Description
This is maybe for @arjoly, @jmschrei @glouppe.
i'm trying to understand min_samples_leaf
and min_samples_split
. I thought these were pre-pruning options, but they are not. They are smoothing options. Is that clear from the docs and I'm just slow?
Is there a reference for the current behavior?
What I expected was: "if the best split results in less then min_samples_leaf
in the leaf, don't split".
What it is instead is "don't consider a split that leaves less than min_samples_leaf in the leaf".
These are very very very different, and that was kind of non-obvious to me (because I didn't really think about it before).
Example:
import numpy as np
import matplotlib.pyplot as plt
%matplotlib inline
from sklearn.tree import DecisionTreeClassifier
rng = np.random.RandomState(0)
X = rng.normal(size=(50, 2))
y = np.zeros(X.shape[0], dtype=np.int)
y[X[:, 1] > 2] = 1
tree = DecisionTreeClassifier().fit(X, y)
# create a grid for plotting decision functions...
x_lin = np.linspace(X[:, 0].min() - .5, X[:, 0].max() + .5, 1000)
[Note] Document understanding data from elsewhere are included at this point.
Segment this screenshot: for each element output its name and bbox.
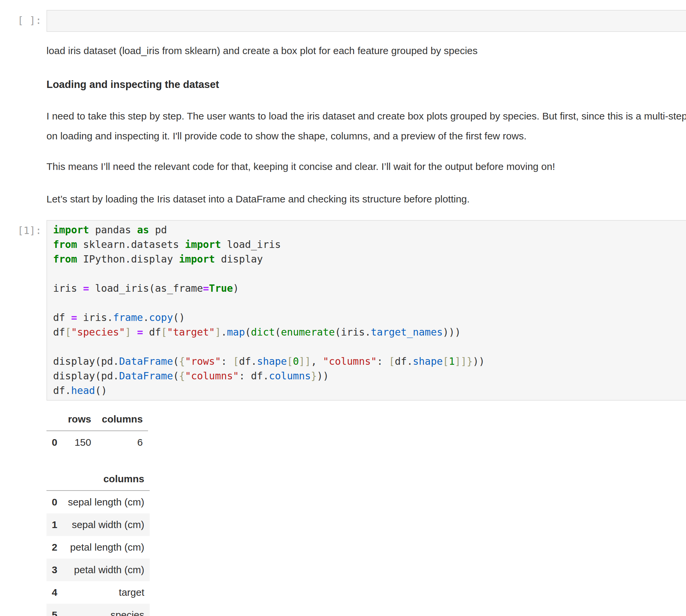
code-token: { (179, 370, 185, 382)
code-token: df. (53, 385, 71, 396)
code-token: map (227, 326, 245, 338)
section-heading: Loading and inspecting the dataset (46, 75, 686, 94)
code-token: [ (161, 326, 167, 338)
code-token: load_iris(as_frame (89, 282, 203, 294)
table-row: 3petal width (cm) (46, 558, 150, 581)
code-line: df.head() (53, 383, 686, 398)
code-token: df. (239, 355, 257, 367)
code-token: import (185, 239, 221, 250)
table-index-cell: 5 (46, 604, 63, 616)
code-token: ( (245, 326, 251, 338)
markdown-prompt-spacer (0, 32, 42, 36)
code-token: IPython.display (77, 253, 179, 265)
code-token: ] (125, 326, 131, 338)
code-token: import (179, 253, 215, 265)
code-token: columns (269, 370, 311, 382)
code-line: display(pd.DataFrame({"rows": [df.shape[… (53, 354, 686, 369)
table-cell: 150 (63, 431, 96, 454)
code-token: [ (389, 355, 395, 367)
code-line: from IPython.display import display (53, 252, 686, 266)
code-token: : (221, 355, 233, 367)
code-token: target_names (371, 326, 443, 338)
table-corner-cell (46, 408, 63, 431)
output-content: rowscolumns01506 columns0sepal length (c… (46, 401, 150, 616)
code-token: [ (287, 355, 293, 367)
code-token: "target" (167, 326, 215, 338)
table-cell: petal width (cm) (63, 558, 150, 581)
code-input-empty[interactable] (46, 10, 686, 32)
code-token: (iris. (335, 326, 371, 338)
code-token: from (53, 239, 77, 250)
code-token: display (215, 253, 263, 265)
table-index-cell: 0 (46, 490, 63, 513)
table-row: 2petal length (cm) (46, 536, 150, 558)
notebook: [ ]: load iris dataset (load_iris from s… (0, 0, 686, 616)
code-token: () (173, 312, 185, 323)
table-index-cell: 2 (46, 536, 63, 558)
cell-prompt-1: [1]: (0, 220, 42, 237)
code-token: pd (149, 224, 167, 236)
code-token: as (137, 224, 149, 236)
code-line: display(pd.DataFrame({"columns": df.colu… (53, 369, 686, 383)
table-cell: species (63, 604, 150, 616)
code-cell-1: [1]: import pandas as pdfrom sklearn.dat… (0, 220, 686, 401)
code-token: from (53, 253, 77, 265)
code-token: [ (443, 355, 449, 367)
output-prompt-spacer (0, 401, 42, 404)
code-line: df = iris.frame.copy() (53, 310, 686, 325)
code-line (53, 296, 686, 310)
code-token: : (377, 355, 389, 367)
code-token: ( (173, 355, 179, 367)
markdown-cell: load iris dataset (load_iris from sklear… (0, 32, 686, 209)
code-token: display(pd. (53, 370, 119, 382)
code-token: , (311, 355, 323, 367)
table-cell: target (63, 581, 150, 604)
code-token: ]] (455, 355, 467, 367)
code-line (53, 266, 686, 281)
code-token: )) (472, 355, 485, 367)
code-line: from sklearn.datasets import load_iris (53, 237, 686, 252)
code-token: : df. (239, 370, 269, 382)
code-token: ) (233, 282, 239, 294)
code-line: df["species"] = df["target"].map(dict(en… (53, 325, 686, 339)
table-cell: 6 (96, 431, 148, 454)
code-token: ( (275, 326, 281, 338)
code-token: )) (317, 370, 329, 382)
table-row: 4target (46, 581, 150, 604)
code-token: "species" (71, 326, 125, 338)
code-token: head (71, 385, 95, 396)
code-token: load_iris (221, 239, 281, 250)
markdown-content: load iris dataset (load_iris from sklear… (46, 32, 686, 209)
code-editor[interactable]: import pandas as pdfrom sklearn.datasets… (47, 221, 686, 400)
code-token: display(pd. (53, 355, 119, 367)
table-row: 5species (46, 604, 150, 616)
code-input-1[interactable]: import pandas as pdfrom sklearn.datasets… (46, 220, 686, 401)
code-token: () (95, 385, 107, 396)
code-token: shape (413, 355, 443, 367)
table-column-header: columns (96, 408, 148, 431)
table-cell: sepal width (cm) (63, 513, 150, 536)
code-token: ( (173, 370, 179, 382)
shape-table: rowscolumns01506 (46, 408, 148, 454)
code-token: ]] (299, 355, 311, 367)
table-index-cell: 3 (46, 558, 63, 581)
table-row: 0sepal length (cm) (46, 490, 150, 513)
code-token: [ (233, 355, 239, 367)
table-row: 01506 (46, 431, 148, 454)
code-token: "columns" (185, 370, 239, 382)
code-token: import (53, 224, 89, 236)
user-request-text: load iris dataset (load_iris from sklear… (46, 41, 686, 61)
code-token: df. (395, 355, 413, 367)
code-token: . (221, 326, 227, 338)
table-cell: petal length (cm) (63, 536, 150, 558)
paragraph-plan: I need to take this step by step. The us… (46, 106, 686, 146)
paragraph-plan-line-1: I need to take this step by step. The us… (46, 106, 686, 126)
table-index-cell: 1 (46, 513, 63, 536)
code-token: = (137, 326, 143, 338)
code-token: pandas (89, 224, 137, 236)
code-token: DataFrame (119, 355, 173, 367)
code-token: 1 (449, 355, 455, 367)
code-token: enumerate (281, 326, 335, 338)
empty-code-cell: [ ]: (0, 10, 686, 32)
code-token: dict (251, 326, 275, 338)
y_lin = np.linspace(X[:, 1].min() - .5, X[:, 1].max() + .5, 1000)
x_grid, y_grid = np.meshgrid(x_lin, y_lin)
X_grid = np.c_[x_grid.ravel(), y_grid.ravel()]
fig, axes = plt.subplots(1, 2)
axes[0].contourf(x_grid, y_grid, tree.predict_proba(X_grid)[:, 0].reshape(x_grid.shape), alpha=.3)
axes[0].scatter(X[:, 0], X[:, 1], c=plt.cm.Vega10(y))
tree2 = DecisionTreeClassifier(min_samples_leaf=2).fit(X, y)
axes[1].contourf(x_grid, y_grid, tree2.predict_proba(X_grid)[:, 0].reshape(x_grid.shape), alpha=.3)
axes[1].scatter(X[:, 0], X[:, 1], c=plt.cm.Vega10(y))
Basically setting min_samples_leaf
leads to exactly the same tree, only with the threshold moved so that there are enough samples in the leaf. Was that really the intent?